The data center energy metrics you might be missing
Feb 27, 2014

When discussing green data center energy metrics, the acronym you’ll hear thrown around most often is PUE, or power usage effectiveness. PUE takes into account how much energy the servers (and their associate devices, like lights, coolers and work stations) consume.

data-center-energy-metricsA feasible goal for PUE is around 1.75, meaning for every watt of energy used by the servers, .75 watts are used for the peripheral support of the data center. In a perfectly efficient data center (of which there are none yet), the PUE would be 1.0.

Though vitally important, PUE only takes a glimpse at one little part of what’s actually going on in the data center, and sometimes doesn’t even do all that great of a job.

For example, one could manufacture an inaccurately low PUE by having a host of old servers plugged in but not being actively used.
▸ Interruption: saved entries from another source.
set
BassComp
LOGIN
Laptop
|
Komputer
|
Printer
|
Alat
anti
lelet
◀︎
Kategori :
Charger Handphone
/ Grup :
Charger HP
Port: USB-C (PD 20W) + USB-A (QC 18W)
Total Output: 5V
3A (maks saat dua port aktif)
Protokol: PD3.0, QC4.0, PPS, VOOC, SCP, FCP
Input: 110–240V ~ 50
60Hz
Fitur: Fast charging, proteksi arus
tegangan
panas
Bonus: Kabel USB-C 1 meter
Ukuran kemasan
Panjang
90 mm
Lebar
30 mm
Undoubtedly, it would be uneconomical in terms of energy expenditure, but in terms of PUE, those servers would only be using a small percentage of their full energy consumption thanks to being set to standby. This lowers PUE artificially.

To avoid such pitfalls, diversify the way you take measurements of your system with these other types of measurements, helping you create a happy, efficient data center:

Carbon usage effectiveness (CUE)

CUE measures the emissions associated with your data center. Many data specialists are predicting CUE to take PUE’s spot as the premier metric in years to come. CUE doesn’t just track the amount of energy consumed, it also examines the type and source of it. For example, data centers that draw energy from renewable sources are infinitely more efficient and sustainable than those that source from say, a coal plant. CUE can help organizations determine exactly how many carbon offsets they should be utilizing to sustain veritably “green” operations.
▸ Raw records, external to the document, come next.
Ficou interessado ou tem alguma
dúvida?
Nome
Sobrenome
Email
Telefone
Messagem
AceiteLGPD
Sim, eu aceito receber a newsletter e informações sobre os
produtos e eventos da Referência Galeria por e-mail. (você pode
Water usage effectiveness (WUE)

Water has been humanity’s most precious resource since the founding of civilization – tracking its competent use alongside electricity should seem natural. WUE can be calculated through evaporative cooling measures. Mathematically, divide the annual water usage for a data center by overall IT equipment energy consumption to derive a WUE value. A word of caution: WUE is sometimes confounded by competing, adjacent HVAC systems that are constantly humidifying and dehumidifying the same air.

Of course, CUE and WUE are just the tip of the iceberg. There are many more metrics that directly relate to building specs (like ASHRAE, data center productivity and Energy Star). It’s important to realize that one way of measurement shouldn’t be your singular “Holy Grail” – the key is using many metrics in tandem to triangulate in on efficiency.